Islam Modern di Indonesia
Di Indonesia, gerakan Islam modern menghasilkan organisasi Sarekat Islam (berdiri 1911, yang merupakan kelanjutan SDI yang terbentuk pada 1905). Sarekat Islam adalah organisasi massa Islam modern pertama di Indonesia. Organisasi ini sempat mengganti nama sebagai Partai Sarekat Islam (PSI) demi penekanannya atas politik.

Pada 1929, partai ini berubah menjadi PSII (Partai Sarekat Islam Indonesia). Selain Sarekat Islam, muncul pula organisasi Muhammadiyah yang didirikan K.H. Ahmad Dahlan pada 1912. Berbeda dengan Sarekat Islam, Muhammadiyah tidak melibatkan diri dalam politik.Organisasi ini menekankan upaya dakwah memerangi TBC (Takhayul, Bidah, Khurafat).Dakwah inilah yang “mengimbangi” pendidikan “modern” ala barat. .

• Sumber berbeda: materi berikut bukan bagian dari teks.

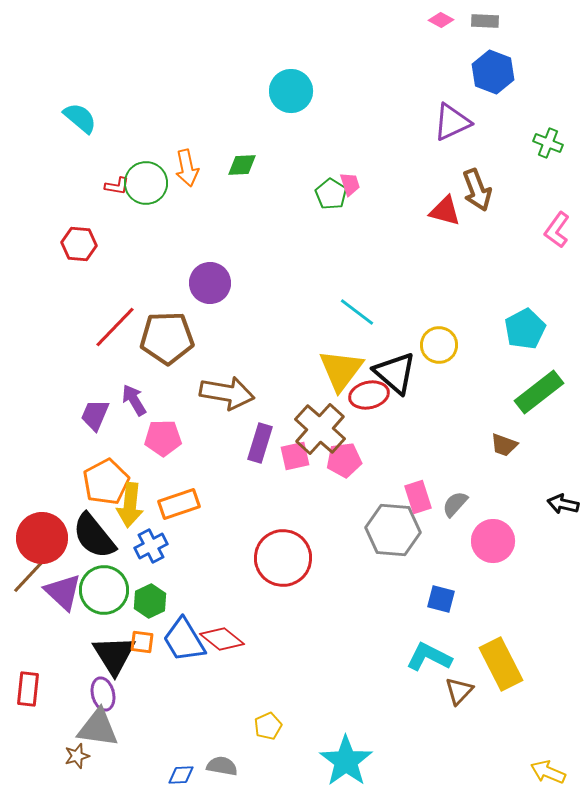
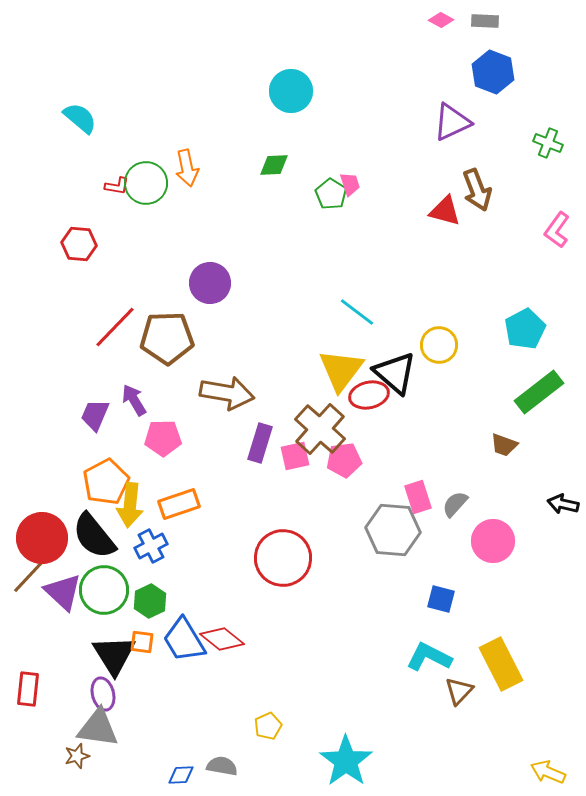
green diamond at (242, 165): moved 32 px right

Pendidikan Islam Modern ala Muhammadiyah
Dalam dakwah Muhammadiyah, Ahmad Dahlan mengajak umat Islam menggunakan rasio dengan tetap berpegang teguh pada Alquran dan hadis.Ahmad Dahlan dalam hal ini mampu melawan sistem politik adu domba ala Belanda yang hendak memisahkan umat Islam menjadi dua bagian besar, Islam politik dan Islam agama.

Ahmad Dahlan bahkan juga melawan praktik-praktik bidah yang merajalela di Jawa. Orang Jawa yang suka dengan mistisisme mencampurkan Islam dengan takhayul, misalnya dengan menceritakan kisah Walisongo yang banyak kepalsuannya. Ahmad Dahlan juga menciptakan buku-buku praktis.

IV.   Penutup
Dengan ditampilkannya beberapa tokoh dalam pendidikan, kita dapat mengetahui bagaimana para tokoh berjuang untuk mencerdaskan anak bangsa, salah satunya dengan mendirikan sekolah-sekolah di berbgai penjuru tanah air.

Daftar Pustaka
 
Syarifudin, Tatang.  2009.  Landasan Pendidikan.  Jakarta:  Direktorat Jenderal Pendidikan Islam Departemen Agama RI.